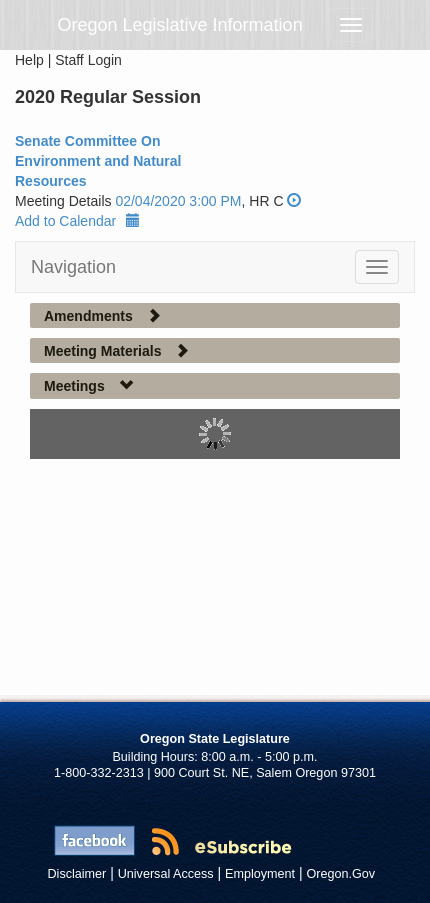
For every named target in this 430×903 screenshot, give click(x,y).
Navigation (73, 267)
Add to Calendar (77, 221)
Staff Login (88, 60)
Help (29, 60)
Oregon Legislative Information (180, 25)
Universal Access (166, 874)
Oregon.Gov (340, 874)
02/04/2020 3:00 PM (178, 201)
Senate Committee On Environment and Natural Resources (98, 161)
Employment (260, 874)
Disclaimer (77, 874)
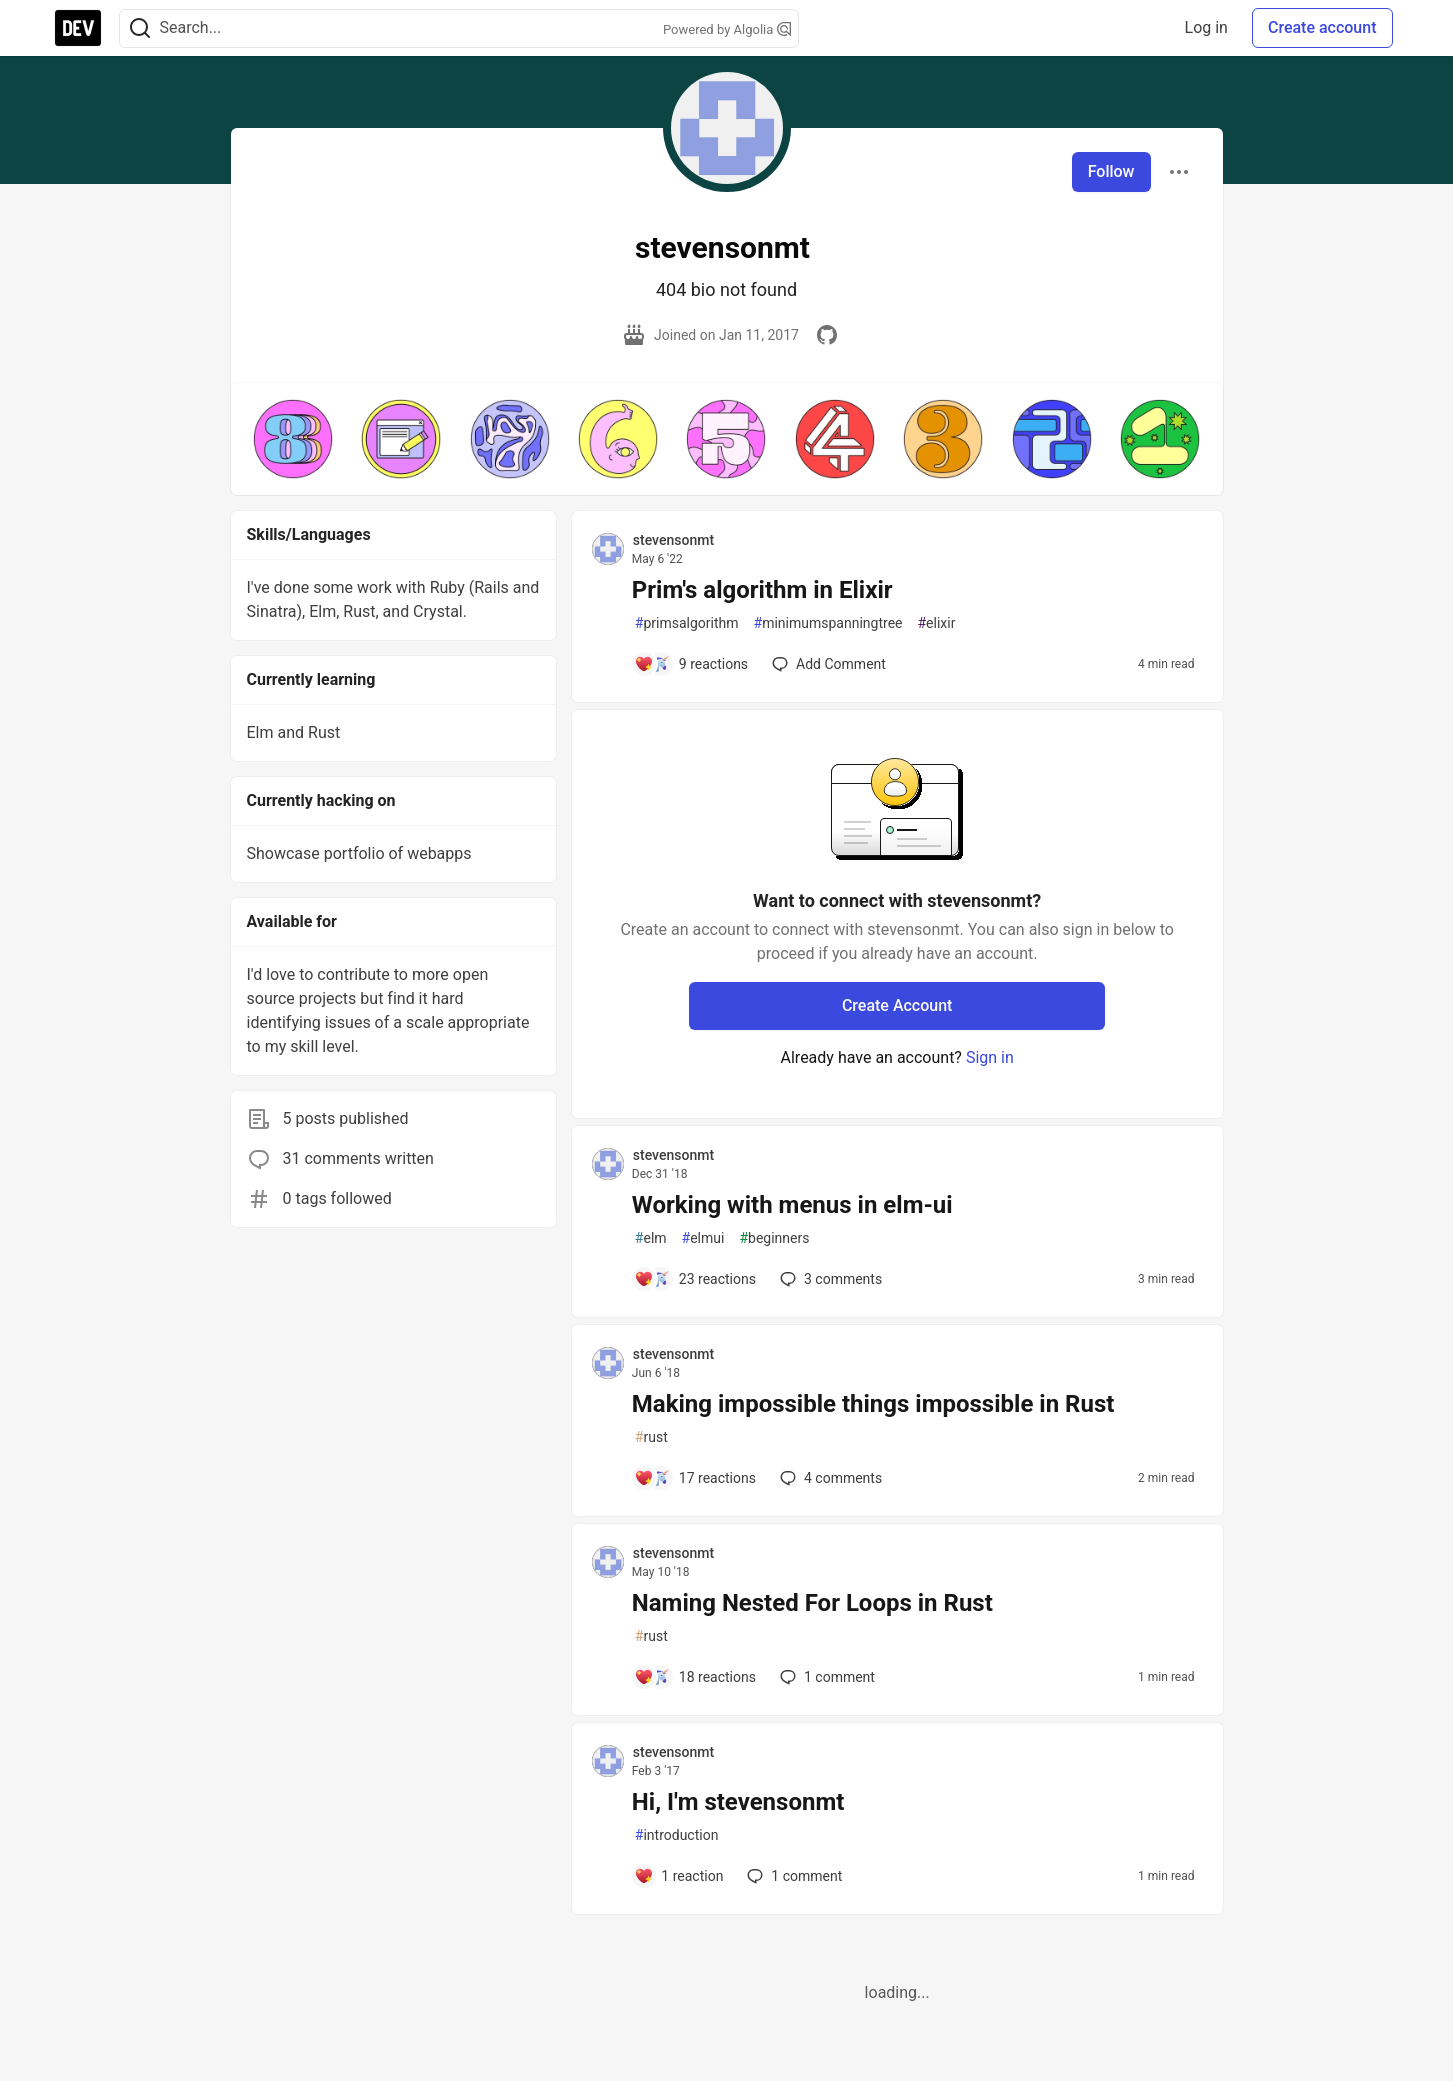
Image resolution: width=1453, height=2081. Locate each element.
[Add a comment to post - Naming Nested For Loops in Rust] (695, 1677)
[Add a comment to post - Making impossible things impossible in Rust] (695, 1478)
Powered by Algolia (727, 29)
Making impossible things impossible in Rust (873, 1404)
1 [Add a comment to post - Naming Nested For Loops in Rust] (825, 1677)
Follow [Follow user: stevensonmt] (1111, 171)
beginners (774, 1238)
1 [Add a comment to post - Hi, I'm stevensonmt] (792, 1876)
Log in (1206, 27)
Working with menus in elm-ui (792, 1205)
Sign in (990, 1057)
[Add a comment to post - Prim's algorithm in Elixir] (691, 664)
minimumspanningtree (828, 623)
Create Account (897, 1005)
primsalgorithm (687, 623)
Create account (1322, 27)
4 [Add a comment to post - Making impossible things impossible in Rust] (829, 1478)
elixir (936, 623)
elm (651, 1238)
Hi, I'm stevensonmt (738, 1802)
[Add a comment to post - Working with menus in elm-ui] (695, 1279)
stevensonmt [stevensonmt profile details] (673, 540)
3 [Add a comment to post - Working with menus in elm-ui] (829, 1279)
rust (651, 1437)
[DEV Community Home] (78, 28)
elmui (703, 1238)
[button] (293, 439)
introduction (677, 1835)
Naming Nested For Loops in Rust (812, 1603)
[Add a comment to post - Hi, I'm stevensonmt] (679, 1876)
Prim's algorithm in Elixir (762, 590)
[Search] (140, 28)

Directions
In the listing, find each line with the string "Working" and copy it.

Exercise output
Working with menus in elm-ui (792, 1205)
[Add a comment to post - Working with menus in elm-ui] (695, 1279)
3 [Add a comment to post - Working with menus in elm-ui] (829, 1279)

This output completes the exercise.